Thai Green Chicken Curry
Chicken simmered in a green curry sauce made with coconut milk, lemongrass, ginger, and Thai basil, served on a bed of rice.
Benefits
Rich source of antioxidants which are proven to reduce inflammation and may protect against chronic diseases
High in vitamins A, C, and K which all play a big role in immune health, eye health, and bone health.
Ingredients
Instructions
Step 1/5
Prepare Rice
- 50g Jasmine Rice, Uncooked
Rinse jasmine rice until water runs clear. In a saucepan add a pinch of salt and prepare the rice according to package instructions. Let cool and set aside.
Step 2/5
Cook Curry Paste
- 1 tsp Olive Oil
- 1 tbsp Thai Green Curry Paste
While the rice cooks, heat olive oil in a pan or wok over medium heat.

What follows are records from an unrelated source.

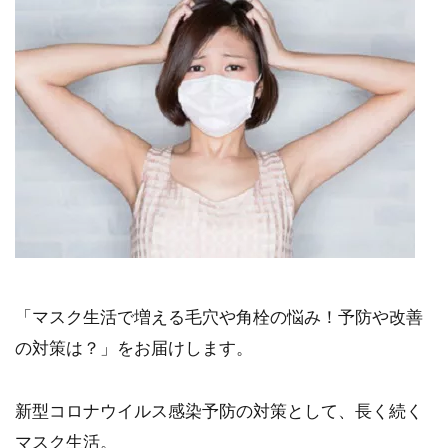
「マスク生活で増える毛穴や角栓の悩み！予防や改善
の対策は？」をお届けします。
新型コロナウイルス感染予防の対策として、長く続く
マスク生活。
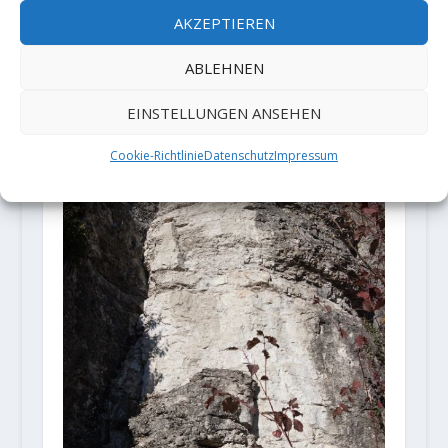
Video: THE FLAME - Never Ending
AKZEPTIEREN
Projects with Jorg Verhoeven
ABLEHNEN
1. April 2021
EINSTELLUNGEN ANSEHEN
Cookie-Richtlinie
Datenschutz
Impressum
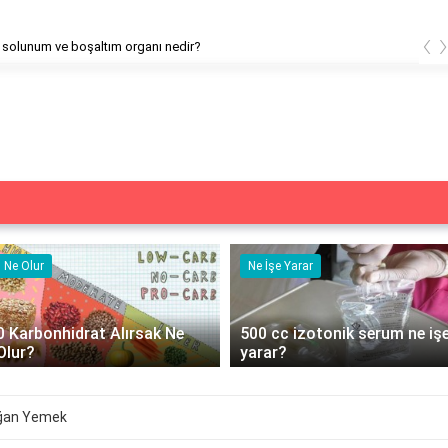
‹
Bitkinin solunum ve boşaltım organı nedir?
Ne Olur
Ne İşe Yarar
0 Karbonhidrat Alırsak Ne
500 cc izotonik serum ne iş
Olur?
yarar?
ğan Yemek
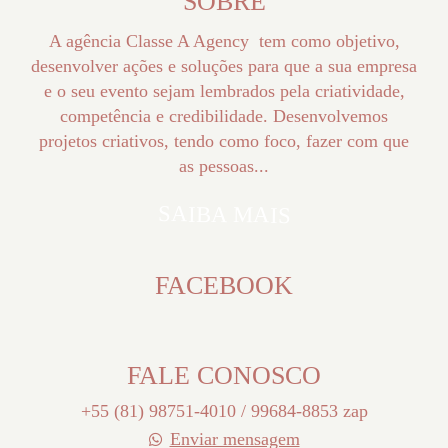
SOBRE
A agência Classe A Agency tem como objetivo,
desenvolver ações e soluções para que a sua empresa
e o seu evento sejam lembrados pela criatividade,
competência e credibilidade. Desenvolvemos
projetos criativos, tendo como foco, fazer com que
as pessoas...
SAIBA MAIS
FACEBOOK
FALE CONOSCO
+55 (81) 98751-4010 / 99684-8853 zap
Enviar mensagem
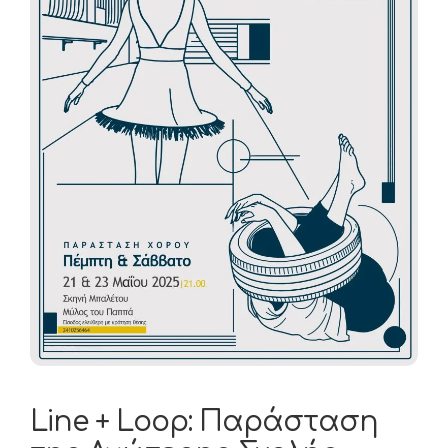
Line + Loop: Παράσταση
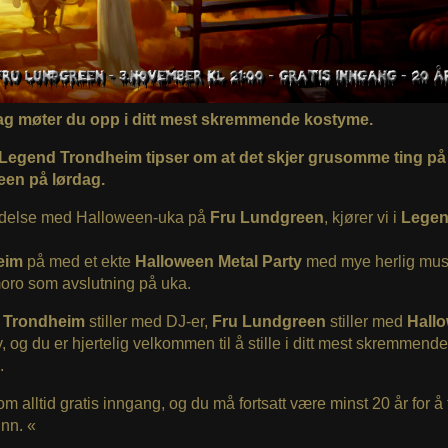
ag møter du opp i ditt mest skremmende kostyme.
gend Trondheim tipser om at det skjer grusomme ting på
en på lørdag.
indelse med Halloween-uka på
Fru Lundgreen
, kjører vi i
Lege
eim
på med et ekte
Halloween Metal
Party
med mye herlig mus
oro som avslutning på uka.
 Trondheim
stiller med DJ-er,
Fru Lundgreen
stiller med
Hall
 og du er hjertelig velkommen til å stille i ditt mest skremmende
.
om alltid gratis inngang, og du må fortsatt være minst 20 år for å 
nn. «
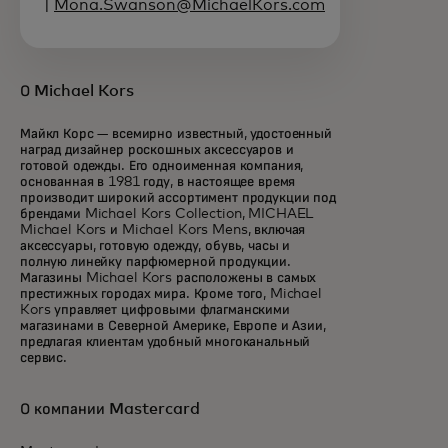
|
Mona.Swanson@MichaelKors.com
О Michael Kors
Майкл Корс — всемирно известный, удостоенный
наград дизайнер роскошных аксессуаров и
готовой одежды. Его одноименная компания,
основанная в 1981 году, в настоящее время
производит широкий ассортимент продукции под
брендами Michael Kors Collection, MICHAEL
Michael Kors и Michael Kors Mens, включая
аксессуары, готовую одежду, обувь, часы и
полную линейку парфюмерной продукции.
Магазины Michael Kors расположены в самых
престижных городах мира. Кроме того, Michael
Kors управляет цифровыми флагманскими
магазинами в Северной Америке, Европе и Азии,
предлагая клиентам удобный многоканальный
сервис.
О компании Mastercard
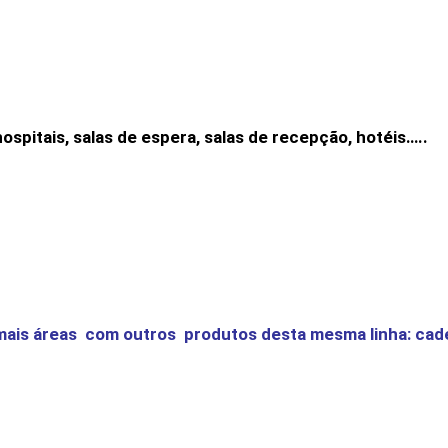
 hospitais, salas de espera, salas de recepção, hotéis…..
s áreas com outros produtos desta mesma linha: cadeir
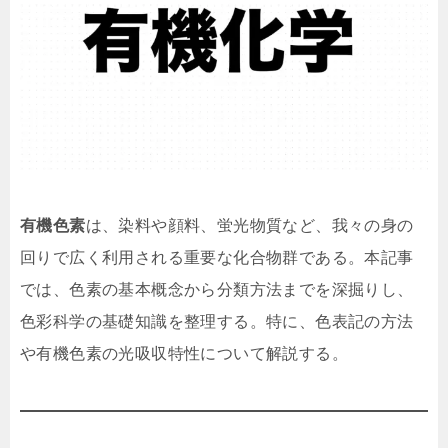
有機色素
は、染料や顔料、蛍光物質など、我々の身の
回りで広く利用される重要な化合物群である。本記事
では、色素の基本概念から分類方法までを深掘りし、
色彩科学の基礎知識を整理する。特に、色表記の方法
や有機色素の光吸収特性について解説する。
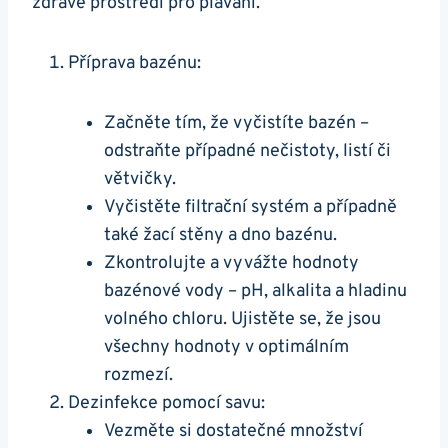
zdravé prostředí pro plavání.
Příprava bazénu:
Začněte tím, že vyčistíte bazén –
odstraňte případné nečistoty, listí či
větvičky.
Vyčistěte filtrační systém a případně
také žací stěny a dno bazénu.
Zkontrolujte a vyvážte hodnoty
bazénové vody – pH, alkalita a hladinu
volného chloru. Ujistěte se, že jsou
všechny hodnoty v optimálním
rozmezí.
Dezinfekce pomocí savu:
Vezměte si dostatečné množství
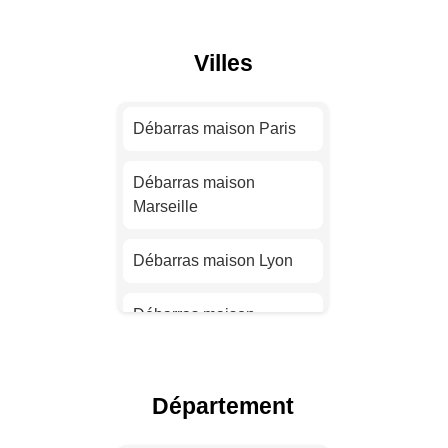
Villes
Débarras maison Paris
Débarras maison
Marseille
Débarras maison Lyon
Débarras maison
Toulouse
Débarras maison Nice
Département
Débarras maison Nantes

Add Thai green curry paste and stir for just under a minute.
Step 3/5
Add Chicken and Add Vegetables
- 1 tsp Olive Oil
- 150g Chicken Breast
- 1/4 Red Bell Pepper
- 1/2 Small Onion
- 30g Green Beans
- 30g Bamboo Shoots or Zuchini
Add more olive oil and thinly sliced chicken breast to the pan, season with salt and pepper and cook until no longer pink and slightly browned, about 4 minutes. Stir in finely diced onion, bamboo shoots or diced zucchini, finely diced bell pepper, and chopped green beans. Cook for 2-3 minutes.
Step 4/5
Add Liquids
- 2 tsp Fish Sauce
- 150mL Light Cocunut Milk
- 50mL Chicken Broth
Pour in light coconut milk, broth, and fish sauce. Simmer for 8-10 minutes, allowing the flavors to meld and the sauce to thicken slightly. Season with salt and pepper to taste if needed.
Step 5/5
Serve
Spoon the Thai green chicken curry over the cooked jasmine rice, garnish with fresh basil leaves if desired.